Could you print each entry below verbatim while omitting the pictures?
↓
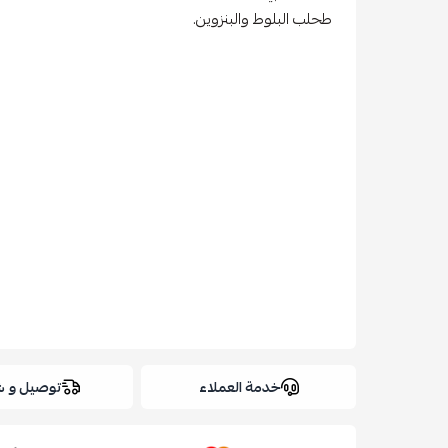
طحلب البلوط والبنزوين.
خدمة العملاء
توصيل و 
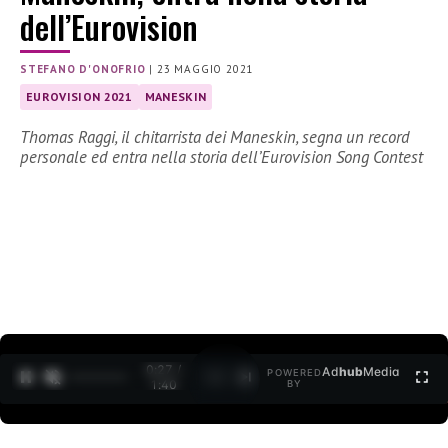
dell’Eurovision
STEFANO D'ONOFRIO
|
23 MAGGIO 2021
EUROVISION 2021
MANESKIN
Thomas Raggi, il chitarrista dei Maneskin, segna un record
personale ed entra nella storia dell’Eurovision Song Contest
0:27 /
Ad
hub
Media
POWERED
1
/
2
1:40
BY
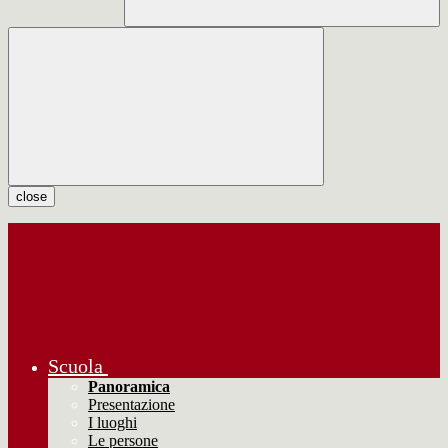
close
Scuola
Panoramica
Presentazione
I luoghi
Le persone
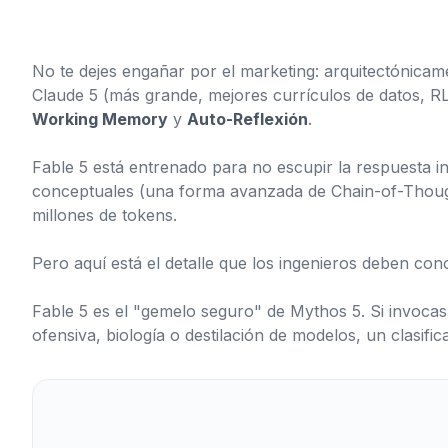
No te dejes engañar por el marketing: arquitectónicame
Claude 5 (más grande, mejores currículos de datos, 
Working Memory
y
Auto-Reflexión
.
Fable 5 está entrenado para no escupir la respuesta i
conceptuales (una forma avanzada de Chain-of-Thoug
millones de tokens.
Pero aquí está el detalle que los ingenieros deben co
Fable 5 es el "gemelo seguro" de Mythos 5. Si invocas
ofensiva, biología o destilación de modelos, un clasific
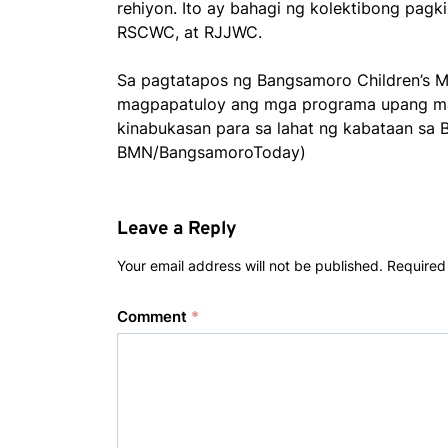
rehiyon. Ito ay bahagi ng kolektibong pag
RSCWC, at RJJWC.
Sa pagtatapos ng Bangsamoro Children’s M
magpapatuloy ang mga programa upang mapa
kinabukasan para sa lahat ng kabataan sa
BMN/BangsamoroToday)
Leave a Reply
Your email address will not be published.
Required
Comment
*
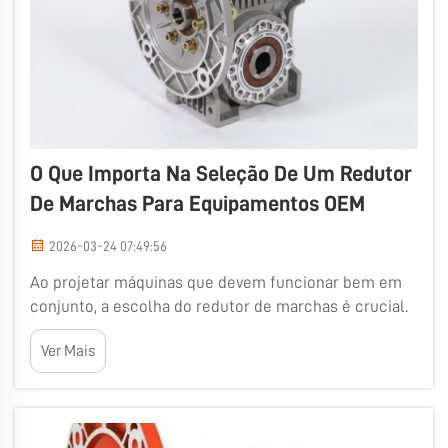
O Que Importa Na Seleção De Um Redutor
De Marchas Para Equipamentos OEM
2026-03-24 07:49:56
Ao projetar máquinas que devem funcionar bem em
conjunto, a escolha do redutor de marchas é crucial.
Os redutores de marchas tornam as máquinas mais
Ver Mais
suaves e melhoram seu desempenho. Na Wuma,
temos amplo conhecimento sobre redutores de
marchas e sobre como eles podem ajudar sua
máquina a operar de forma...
↑
- **ANSWER TO THIS PROBLEM**
طحلب البلوط والبنزوين.
خدمة العملاء
توصيل و 
dell’Eurovision
STEFANO D'ONOFRIO
|
23 MAGGIO 2021
EUROVISION 2021
MANESKIN
Thomas Raggi, il chitarrista dei Maneskin, segna un record
personale ed entra nella storia dell’Eurovision Song Contest
0:27 /
Ad
hub
Media
POWERED
1
/
2
1:40
BY
close
Scuola
Panoramica
Presentazione
I luoghi
Le persone
No te dejes engañar por el marketing: arquitectónicame
Claude 5 (más grande, mejores currículos de datos, 
Working Memory
y
Auto-Reflexión
.
Fable 5 está entrenado para no escupir la respuesta i
conceptuales (una forma avanzada de Chain-of-Thoug
millones de tokens.
Pero aquí está el detalle que los ingenieros deben co
Fable 5 es el "gemelo seguro" de Mythos 5. Si invocas
ofensiva, biología o destilación de modelos, un clasific
rehiyon. Ito ay bahagi ng kolektibong pag
RSCWC, at RJJWC.
Sa pagtatapos ng Bangsamoro Children’s M
magpapatuloy ang mga programa upang mapa
kinabukasan para sa lahat ng kabataan sa
BMN/BangsamoroToday)
Leave a Reply
Your email address will not be published.
Required
Comment
*
O Que Importa Na Seleção De Um Redutor
De Marchas Para Equipamentos OEM
2026-03-24 07:49:56
Ao projetar máquinas que devem funcionar bem em
conjunto, a escolha do redutor de marchas é crucial.
Os redutores de marchas tornam as máquinas mais
Ver Mais
suaves e melhoram seu desempenho. Na Wuma,
temos amplo conhecimento sobre redutores de
marchas e sobre como eles podem ajudar sua
máquina a operar de forma...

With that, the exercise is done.